M.K. DeSalvo, S. Sunagawa, C.R. Voolstra, M. Medina.
Marine Ecology Progress Series, volume 402, pp. 97-113, (2010)
The emergence of genomic tools for reef-building corals and symbiotic
anemones comes at a time when alarming losses in coral cover are being
observed worldwide. These tools hold great promise in elucidating novel
and unforeseen cellular processes underlying the successful mutualism
between corals and their dinoflagellate endosymbionts Symbiodinium
spp. Since thermal stress triggers a breakdown in the symbiosis (coral
bleaching), measuring the transcriptomic response to thermal
stress-induced bleaching offers an extraordinary view of cellular
processes that are specific to coral–algal symbioses. In the present
study, we utilized a cDNA microarray containing 2059 genes of the
threatened Caribbean elkhorn coral Acropora palmata to identify
genes that are differentially expressed upon thermal stress.

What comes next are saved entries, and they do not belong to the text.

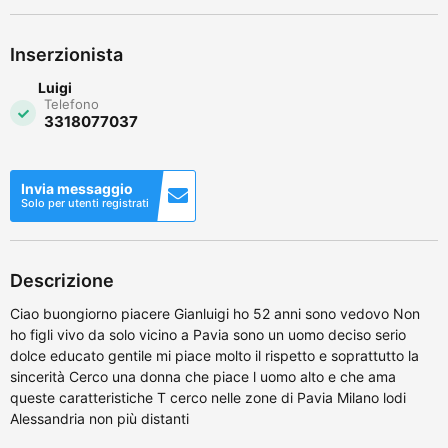
Inserzionista
Luigi
Telefono
3318077037
Invia messaggio
Solo per utenti registrati
Descrizione
Ciao buongiorno piacere Gianluigi ho 52 anni sono vedovo Non
ho figli vivo da solo vicino a Pavia sono un uomo deciso serio
dolce educato gentile mi piace molto il rispetto e soprattutto la
sincerità Cerco una donna che piace l uomo alto e che ama
queste caratteristiche T cerco nelle zone di Pavia Milano lodi
Alessandria non più distanti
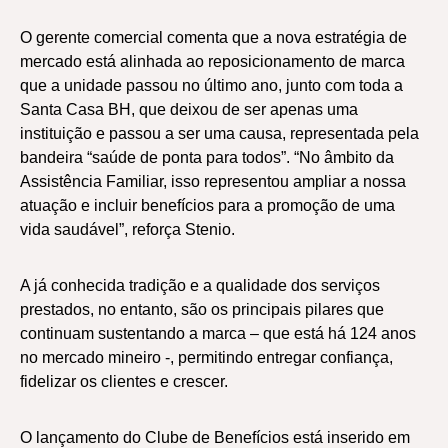
O gerente comercial comenta que a nova estratégia de
mercado está alinhada ao reposicionamento de marca
que a unidade passou no último ano, junto com toda a
Santa Casa BH, que deixou de ser apenas uma
instituição e passou a ser uma causa, representada pela
bandeira “saúde de ponta para todos”. “No âmbito da
Assistência Familiar, isso representou ampliar a nossa
atuação e incluir benefícios para a promoção de uma
vida saudável”, reforça Stenio.
A já conhecida tradição e a qualidade dos serviços
prestados, no entanto, são os principais pilares que
continuam sustentando a marca – que está há 124 anos
no mercado mineiro -, permitindo entregar confiança,
fidelizar os clientes e crescer.
O lançamento do Clube de Benefícios está inserido em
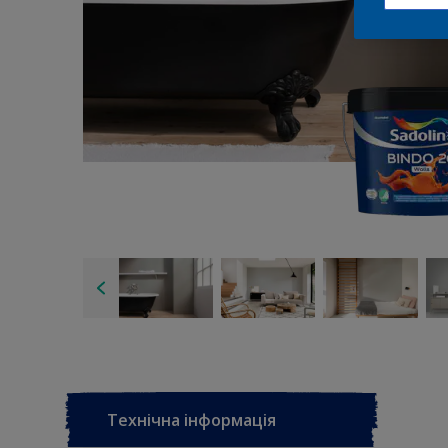
Технічна інформація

Fragments
from replicate colonies were exposed to elevated temperature for 2 d,
and samples were frozen for microarray analysis after 24 and 48 h.
Totals of 204 and 104 genes were differentially expressed in samples
that were collected 1 and 2 d after thermal stress, respectively.

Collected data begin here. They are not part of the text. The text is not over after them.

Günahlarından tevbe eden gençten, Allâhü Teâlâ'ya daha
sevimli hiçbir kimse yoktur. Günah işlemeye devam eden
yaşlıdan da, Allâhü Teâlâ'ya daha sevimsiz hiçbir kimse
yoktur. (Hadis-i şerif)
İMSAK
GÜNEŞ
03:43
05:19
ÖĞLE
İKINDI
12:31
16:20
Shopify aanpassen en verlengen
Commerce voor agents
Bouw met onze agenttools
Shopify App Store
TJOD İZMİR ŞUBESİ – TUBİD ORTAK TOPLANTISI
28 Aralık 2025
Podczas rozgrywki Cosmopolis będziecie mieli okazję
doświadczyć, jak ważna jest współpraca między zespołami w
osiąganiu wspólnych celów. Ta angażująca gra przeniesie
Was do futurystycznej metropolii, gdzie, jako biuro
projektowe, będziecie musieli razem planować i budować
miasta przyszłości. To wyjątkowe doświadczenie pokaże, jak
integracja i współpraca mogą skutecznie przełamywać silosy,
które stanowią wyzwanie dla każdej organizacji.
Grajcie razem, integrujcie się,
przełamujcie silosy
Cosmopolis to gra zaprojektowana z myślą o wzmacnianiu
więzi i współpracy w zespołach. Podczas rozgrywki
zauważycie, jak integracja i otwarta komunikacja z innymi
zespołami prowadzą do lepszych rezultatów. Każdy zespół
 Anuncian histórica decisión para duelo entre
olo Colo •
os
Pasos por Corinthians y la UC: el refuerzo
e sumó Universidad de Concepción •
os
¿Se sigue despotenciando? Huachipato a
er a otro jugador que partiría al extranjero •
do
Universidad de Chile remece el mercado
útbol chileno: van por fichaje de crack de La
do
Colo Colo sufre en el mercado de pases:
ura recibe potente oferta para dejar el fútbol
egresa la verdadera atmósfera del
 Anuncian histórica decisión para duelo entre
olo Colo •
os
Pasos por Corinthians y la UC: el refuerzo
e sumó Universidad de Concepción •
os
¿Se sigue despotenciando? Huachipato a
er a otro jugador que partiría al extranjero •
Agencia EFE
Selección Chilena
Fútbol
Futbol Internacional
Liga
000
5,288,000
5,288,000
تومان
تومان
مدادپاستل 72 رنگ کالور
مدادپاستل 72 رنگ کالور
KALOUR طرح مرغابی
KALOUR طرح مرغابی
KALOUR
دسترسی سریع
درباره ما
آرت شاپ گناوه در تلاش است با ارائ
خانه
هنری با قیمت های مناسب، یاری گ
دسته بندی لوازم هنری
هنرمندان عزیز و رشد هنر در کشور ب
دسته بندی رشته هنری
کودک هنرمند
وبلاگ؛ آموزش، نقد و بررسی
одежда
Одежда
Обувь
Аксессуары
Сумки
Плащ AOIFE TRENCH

Analysis of the differentially expressed genes indicates a cellular
stress response in A. palmata involving (1) growth arrest, (2)

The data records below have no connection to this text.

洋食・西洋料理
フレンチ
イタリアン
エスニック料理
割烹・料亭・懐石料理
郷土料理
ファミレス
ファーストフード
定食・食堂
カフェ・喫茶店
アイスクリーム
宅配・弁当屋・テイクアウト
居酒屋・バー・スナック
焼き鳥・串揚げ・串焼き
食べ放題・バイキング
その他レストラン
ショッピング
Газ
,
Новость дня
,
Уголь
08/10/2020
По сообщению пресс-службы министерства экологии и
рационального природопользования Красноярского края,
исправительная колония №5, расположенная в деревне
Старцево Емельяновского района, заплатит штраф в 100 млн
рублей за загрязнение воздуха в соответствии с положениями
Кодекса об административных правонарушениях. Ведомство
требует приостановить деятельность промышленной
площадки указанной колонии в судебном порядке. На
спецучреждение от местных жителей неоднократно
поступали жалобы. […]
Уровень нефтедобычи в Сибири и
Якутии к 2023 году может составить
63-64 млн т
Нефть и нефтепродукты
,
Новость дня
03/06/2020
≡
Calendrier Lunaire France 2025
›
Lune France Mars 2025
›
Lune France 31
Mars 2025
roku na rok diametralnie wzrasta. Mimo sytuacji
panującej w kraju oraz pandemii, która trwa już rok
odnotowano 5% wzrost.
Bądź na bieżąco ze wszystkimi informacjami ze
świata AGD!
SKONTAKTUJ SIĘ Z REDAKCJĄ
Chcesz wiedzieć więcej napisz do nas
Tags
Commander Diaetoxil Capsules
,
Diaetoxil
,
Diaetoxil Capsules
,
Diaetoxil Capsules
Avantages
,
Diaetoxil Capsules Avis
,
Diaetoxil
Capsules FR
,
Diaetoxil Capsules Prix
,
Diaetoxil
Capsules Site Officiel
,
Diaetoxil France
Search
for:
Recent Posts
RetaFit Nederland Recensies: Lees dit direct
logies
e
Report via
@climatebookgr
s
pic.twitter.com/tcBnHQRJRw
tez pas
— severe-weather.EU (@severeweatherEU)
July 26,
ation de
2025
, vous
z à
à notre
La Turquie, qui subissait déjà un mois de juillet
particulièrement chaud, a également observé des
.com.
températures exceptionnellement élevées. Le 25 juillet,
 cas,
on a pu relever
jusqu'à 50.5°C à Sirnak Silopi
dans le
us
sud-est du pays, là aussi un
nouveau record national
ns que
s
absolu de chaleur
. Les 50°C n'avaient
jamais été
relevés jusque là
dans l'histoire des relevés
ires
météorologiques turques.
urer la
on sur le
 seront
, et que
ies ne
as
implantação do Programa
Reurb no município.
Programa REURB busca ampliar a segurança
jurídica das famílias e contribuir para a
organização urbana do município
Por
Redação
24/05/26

chaperone activity, (3) nucleic acid stabilization and repair, and (4)
removal of damaged macromolecules. Other differentially expressed
processes include sensory perception, metabolite transfer between host
and endosymbiont, nitric oxide signaling, and modifications to the actin
cytoskeleton and extracellular matrix. The results are compared with
those from a previous coral microarray study of thermal stress in Montastraea faveolata, and point to an overall evolutionary conserved bleaching response in scleractinian corals.